5.2. Electrostatic potential fitting

5.2.1. Introduction

The general idea behind the electrostatic potential (ESP) fitting tools in HORTON is to allow:

  • ESP-fitting: Fitting atomic charges to reproduce the actual molecular ESP, and
  • ESP-testing: Assessing how well a given set of charges reproduce the actual molecular ESP

in isolated and 3D-periodic systems with compatible methodologies. These procedures are broken into small steps, such that you can carry out more specialized ESP fittings.

These two computations, fitting charges and testing the quality of given charges to reproduce the ESP, can be carried out once an ESP cost function is constructed. In HORTON, this ESP cost function takes the following form:

\[\text{COST}(\{q\}, \Delta V_\text{ref}) = \int_V d\mathbf{r} w(\mathbf{r}) \left(V_\text{ai}(\mathbf{r}) - \sum_A q_A V_\text{point}(\mathbf{r} - \mathbf{R}_A) - \Delta V_\text{ref} \right)^2\]

where the symbols have the following meaning:

  • \(\{q\}\): the set of the atomic charges
  • \(V\): the volume where the point-charge ESP (approximated molecular ESP) is compared to the reference ESP (actual molecular ESP). In isolated systems, this is some volume surrounding the molecule. In periodic systems, this is the volume of a single primitive cell.
  • \(w(\mathbf{r})\): the weight function with range [0, 1] that selects the relevant parts of the volume for the ESP fit. In HORTON, the weight function of Hu, Lu and Yang is used. [hu2007] This weight function is zero far away from and inside the atoms. It becomes one in the part of the electron density tail where non-bonding contacts are typically found. The weight function smoothly varies from 0 to 1. In the Hu-Lu-Yang paper, a pro-density is recommended for this purpose while we recommend the use of a proper all-electron density or a corrected pseudo-density.
  • \(V_\text{ai}(\mathbf{r})\): the actual molecular ESP from ab initio or DFT calculations obtained from programs, like Gaussian, CP2K, VASP, etc.
  • \(q_A\): the charge of atom \(A\).
  • \(V_\text{point}(\mathbf{r} - \mathbf{R}_A)\): the ESP due to a unit point charge. In an isolated molecule, this is simply \(1/|\mathbf{r} - \mathbf{R}_A|\) (in atomic units). For periodic systems, this part is quite a bit more involved.
  • \(\Delta V_\text{ref}\): constant that may account for differences in reference between the ab initio ESP and the point charge ESP. The need for such a term was established in the REPEAT paper for ESP fitting in 3D periodic systems. [campana2009]
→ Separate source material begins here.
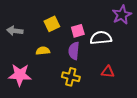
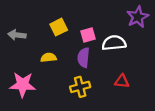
yellow cross: (71, 77) -> (80, 87), turned -30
This approach differs from traditional ESP fitting methods (RESP, MKS, CHELPG) in the sense that the cost function is defined as an integral rather than a sum over sample points. This idea comes from the Hu-Lu-Yang paper. [hu2007] The main difference with the REPEAT method [campana2009] is that the selected volume for the fit is defined by a smooth weight function. When this weight function is based on an all-electron density, there is no need to define atomic radii as is done usually in ESP fitting.

The cost function is obviously a quadratic function of the unknown parameters, \(X\), the charges (and \(\Delta V_\text{ref}\) in the case of a 3D periodic system), which we can always write as follows:

\[\text{COST}(X) = X^T A X - 2 B^T X - C\]
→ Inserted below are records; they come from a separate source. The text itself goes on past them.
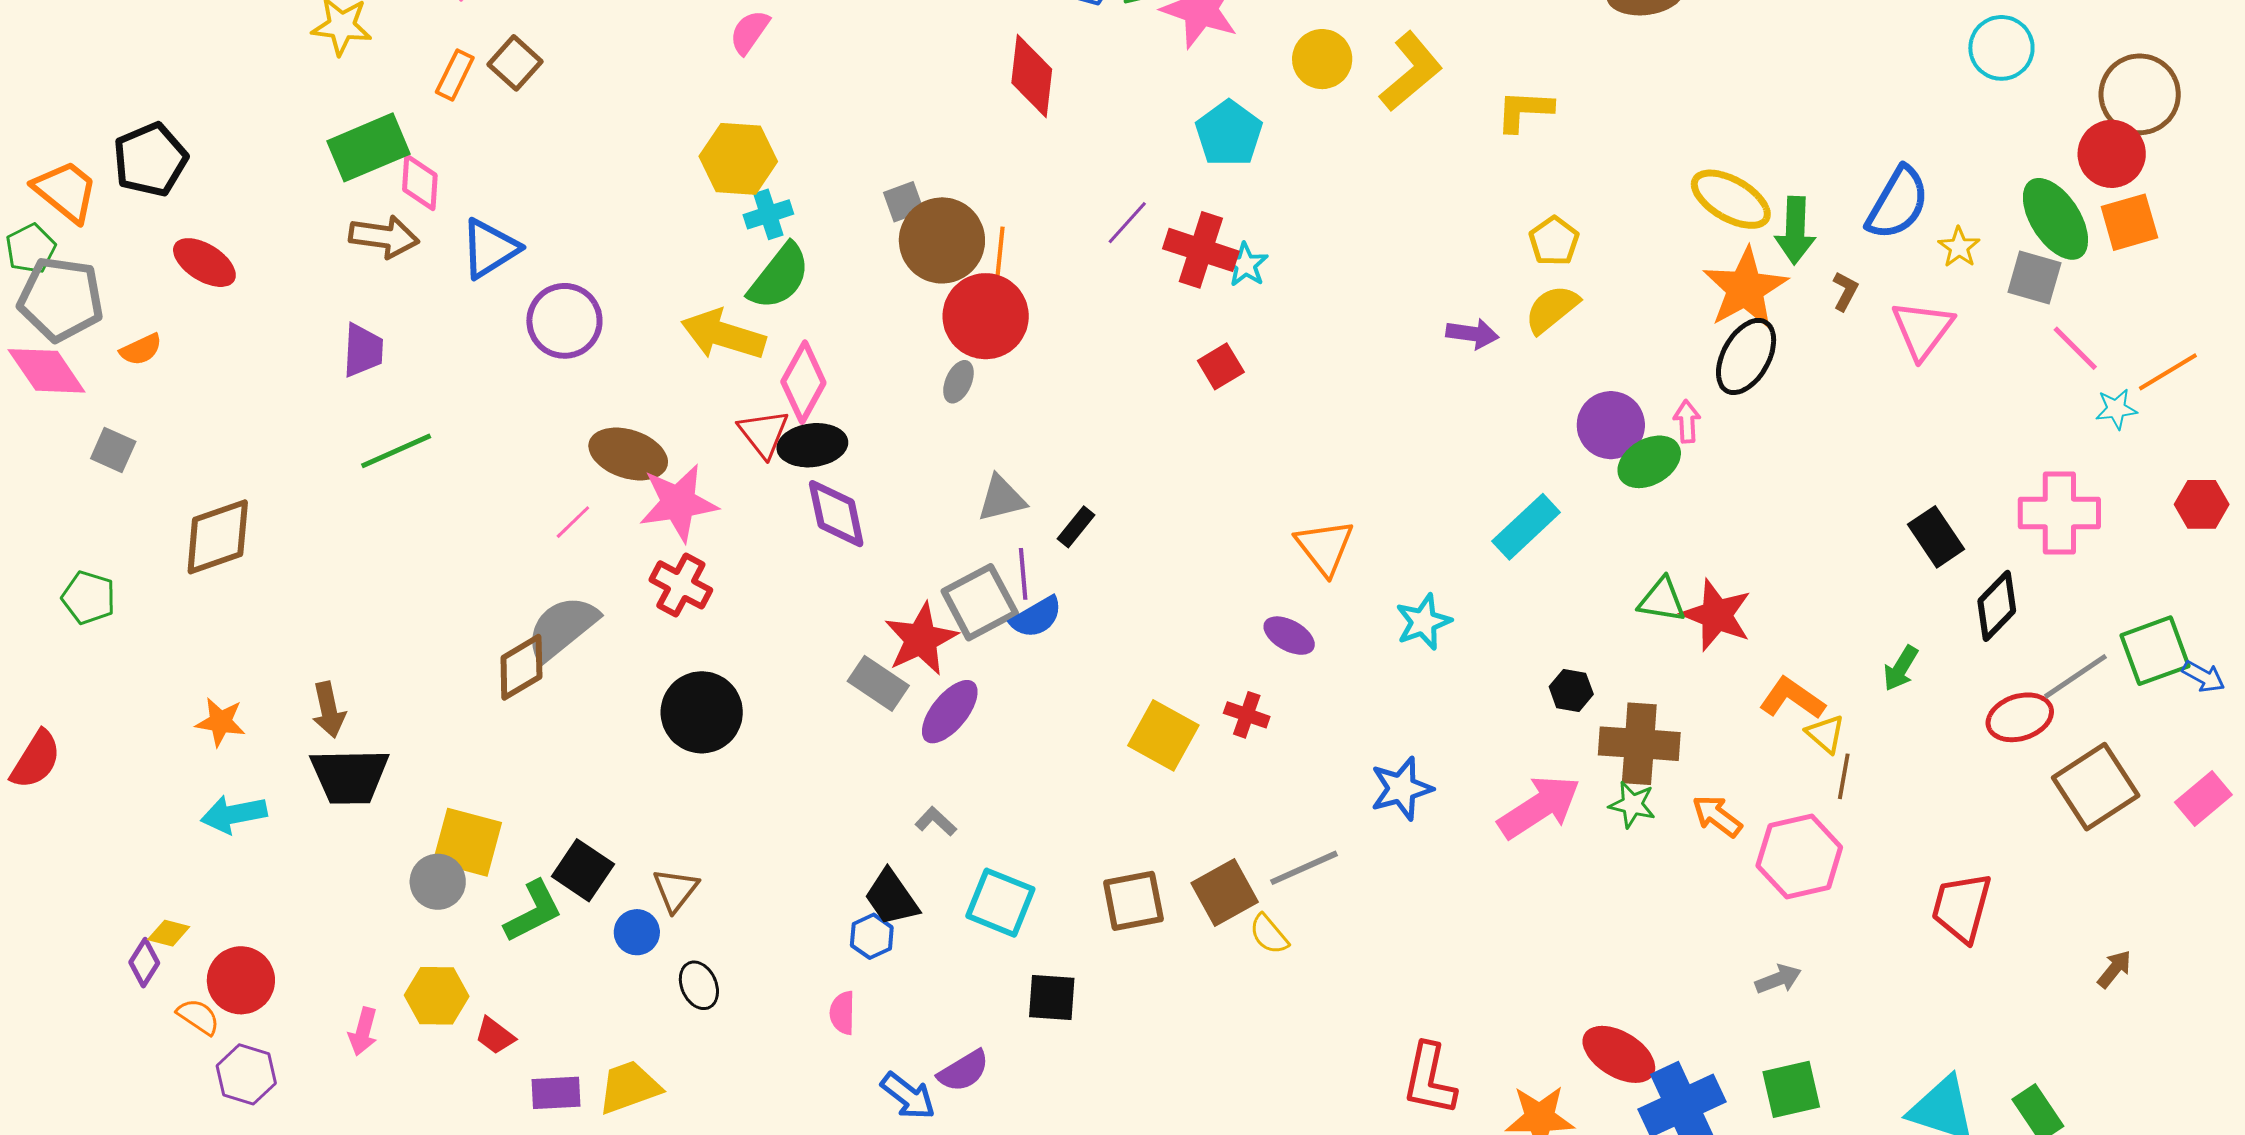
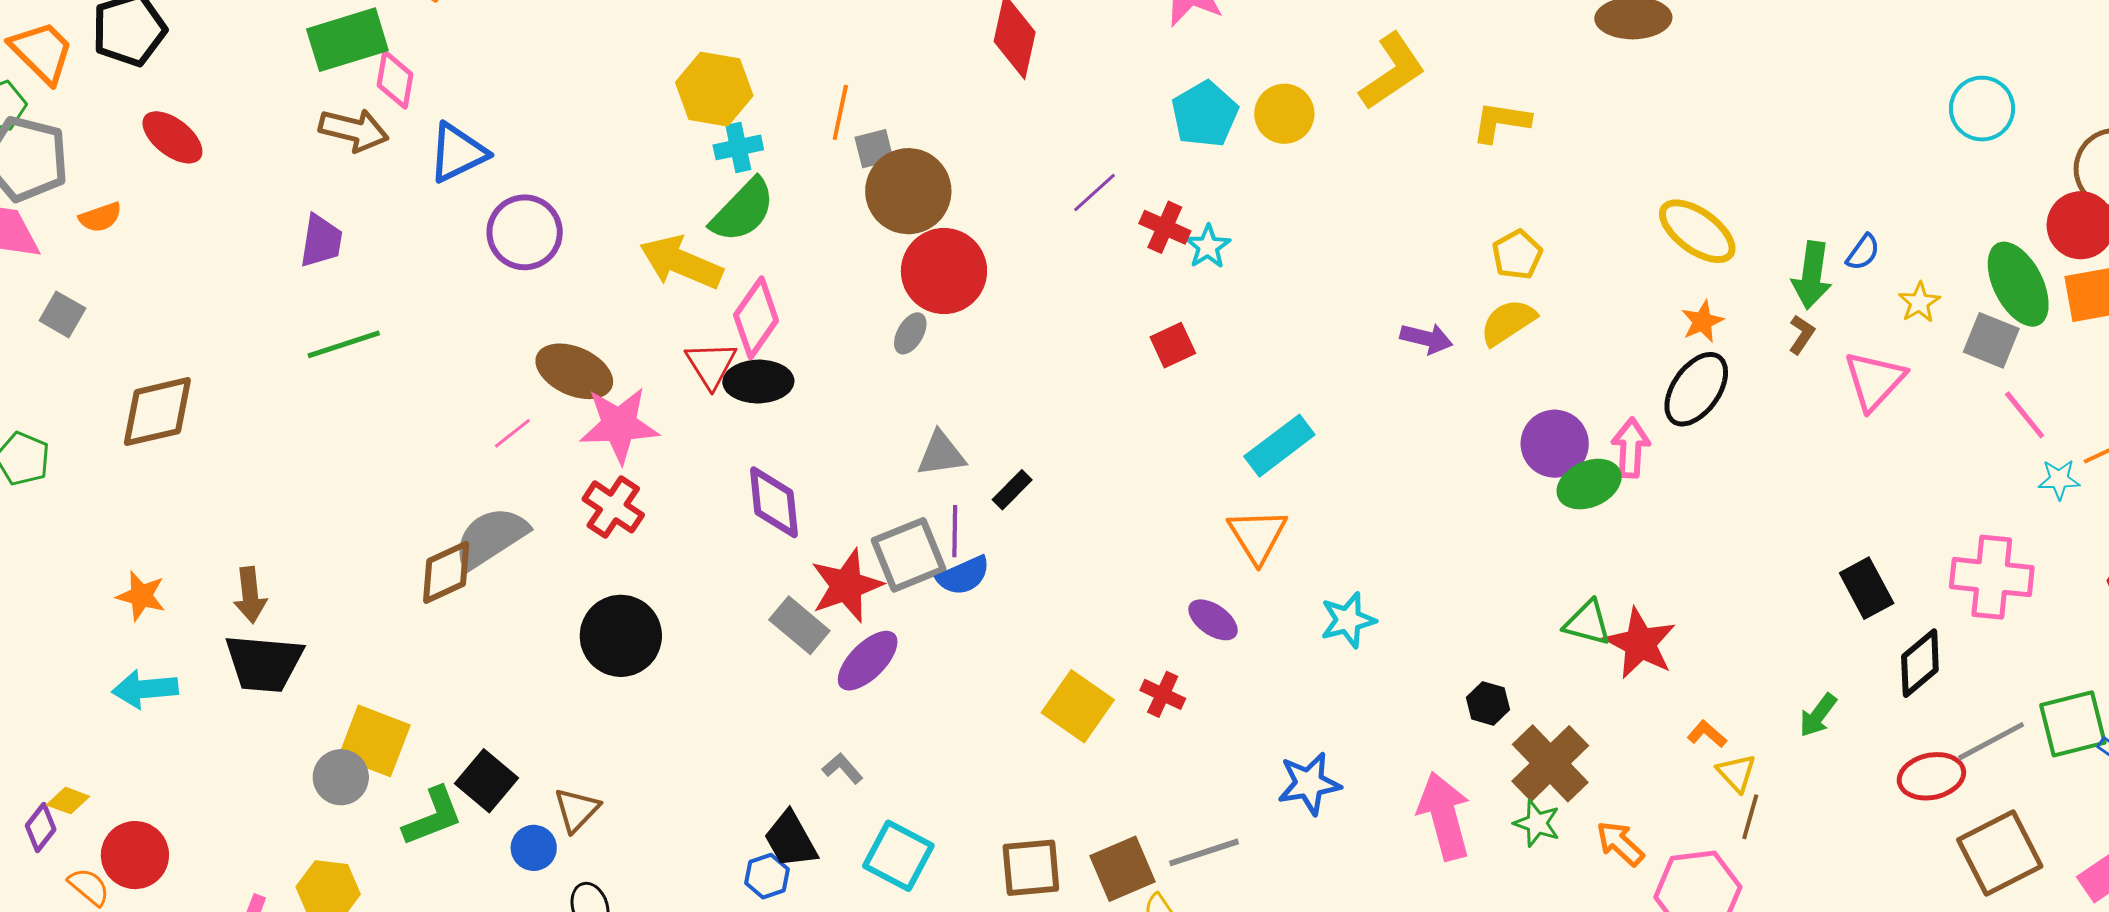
yellow circle: (1322, 59) -> (1284, 114), moved
blue semicircle: (1898, 203) -> (1863, 252), size x0.5
green arrow: (1795, 230) -> (1812, 275), moved
red cross: (1201, 250) -> (1165, 227), size x0.7
orange line: (1000, 254) -> (840, 112), moved
orange star: (1745, 288) -> (1702, 321), size x0.5
pink arrow: (1687, 421) -> (1631, 448), size x1.4
purple diamond: (836, 514) -> (774, 502), moved
cyan rectangle: (1526, 527) -> (1279, 446), moved
orange L-shape: (1792, 698) -> (1707, 734), size x0.6
brown cross: (1639, 744) -> (1550, 763), turned 36
pink arrow: (1539, 807) -> (1444, 816), turned -78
The script horton-esp-cost.py constructs the matrix \(A\), the vector \(B\) and the constant \(C\). These results are stored in an HDF5 file that is subsequently used by the horton-esp-fit.py script to obtain ESP-fitted charges, or by the horton-esp-test.py script to evaluate the cost function for a given set of charges.
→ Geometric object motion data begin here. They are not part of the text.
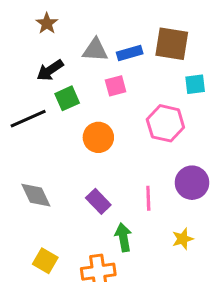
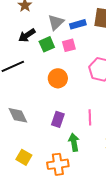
gray triangle: (95, 50) -> (56, 22), turned -48
green square: (67, 98) -> (47, 44), moved
purple rectangle: (98, 201) -> (58, 119), turned 63

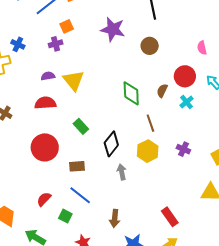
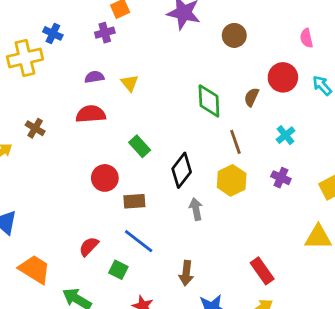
yellow triangle: (74, 80) -> (130, 83), size x0.6
cyan cross: (187, 102) -> (286, 135), moved
red circle: (45, 147) -> (105, 178), moved, size x0.7

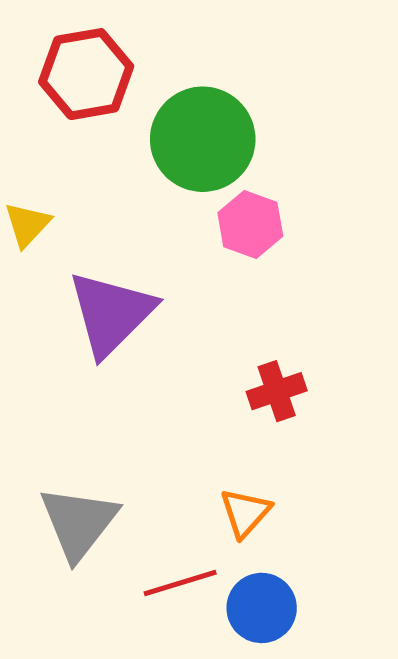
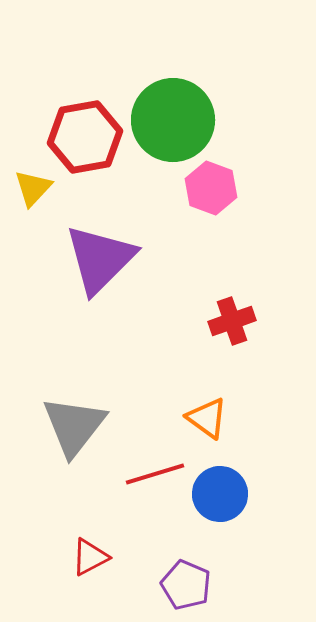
red hexagon: (86, 74) -> (85, 137), moved
orange triangle: (245, 513) -> (207, 418), turned -36

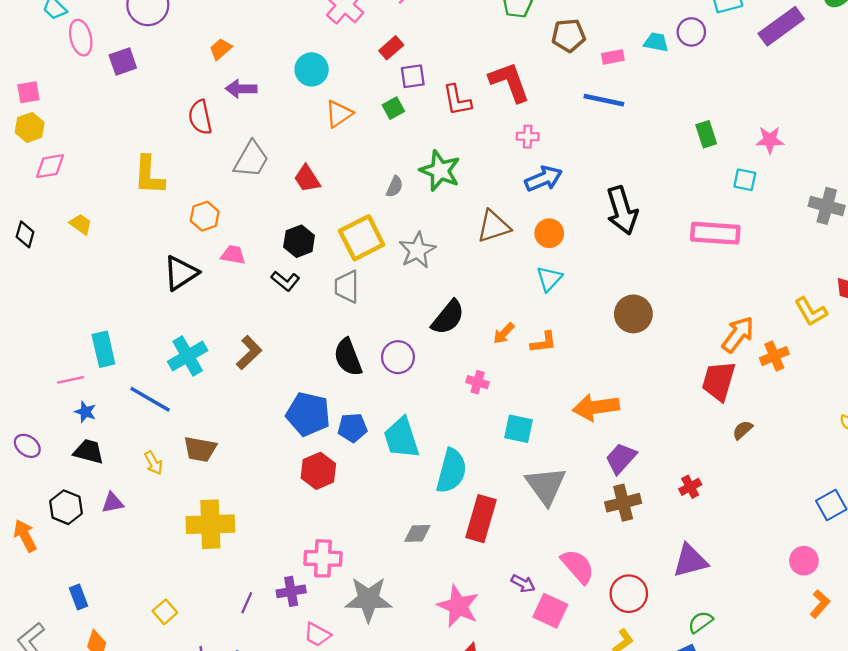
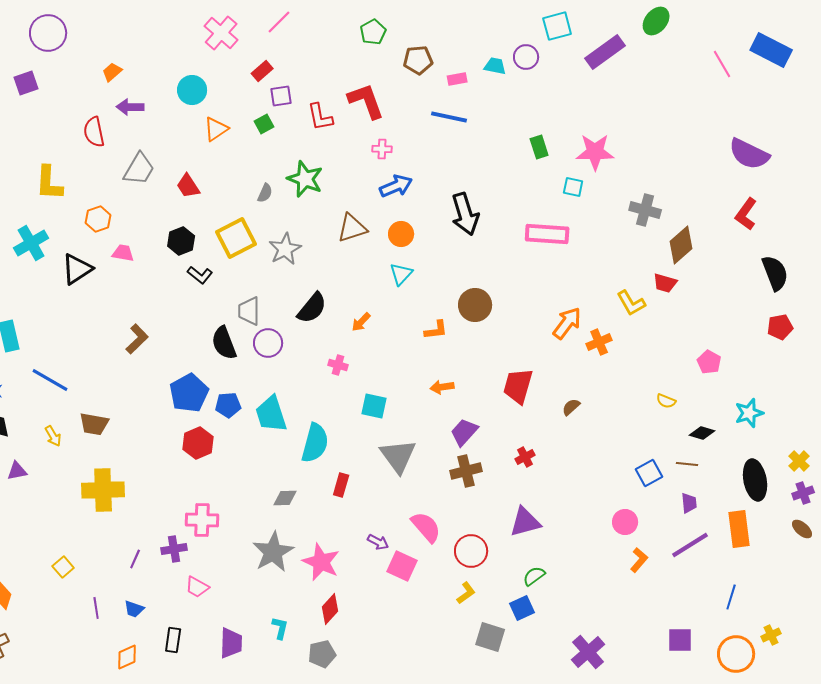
pink star: (770, 140) -> (595, 152), size x1.5
black L-shape: (285, 281) -> (200, 275), moved
gray trapezoid: (347, 287) -> (249, 311), moved
orange L-shape: (544, 342) -> (436, 330), moved
cyan cross: (188, 356) -> (31, 243), moved
red trapezoid: (719, 381) -> (518, 386), moved
orange arrow: (596, 407) -> (442, 387), size x0.6
blue pentagon: (308, 414) -> (189, 393), turned 30
red rectangle: (481, 519) -> (341, 485), size x0.6
gray star: (368, 599) -> (273, 552), moved, turned -30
In the output of these three scripts, the following quantities are reported (if applicable):

  • \(\text{RMSD} = \sqrt{\text{COST}/V_w}\)
  • \(\text{RRMSD} = \sqrt{\text{COST}/C}\) (expressed as a percentage)

where the cost is computed with a certain set of charges (and the optimal \(\Delta V_\text{ref}\) when applicable). The parameter \(V_w\) is the integral of the weight function. When these charges are the ESP-fitted charges, \(\text{COST}\), \(\text{RMSD}\) and \(\text{RRMSD}\) are minimal. When the charges are all set to zero, you obtain the worst-case value for \(\text{COST}=C\), \(\text{RMSD}=\sqrt{C/V_w}\) and \(\text{RRMSD}=100\%\). (You can still obtain a higher \(\text{COST}\), but only when using completely insensible charges. When that is the case, it is better to set the charges equal to zero to model the ESP.)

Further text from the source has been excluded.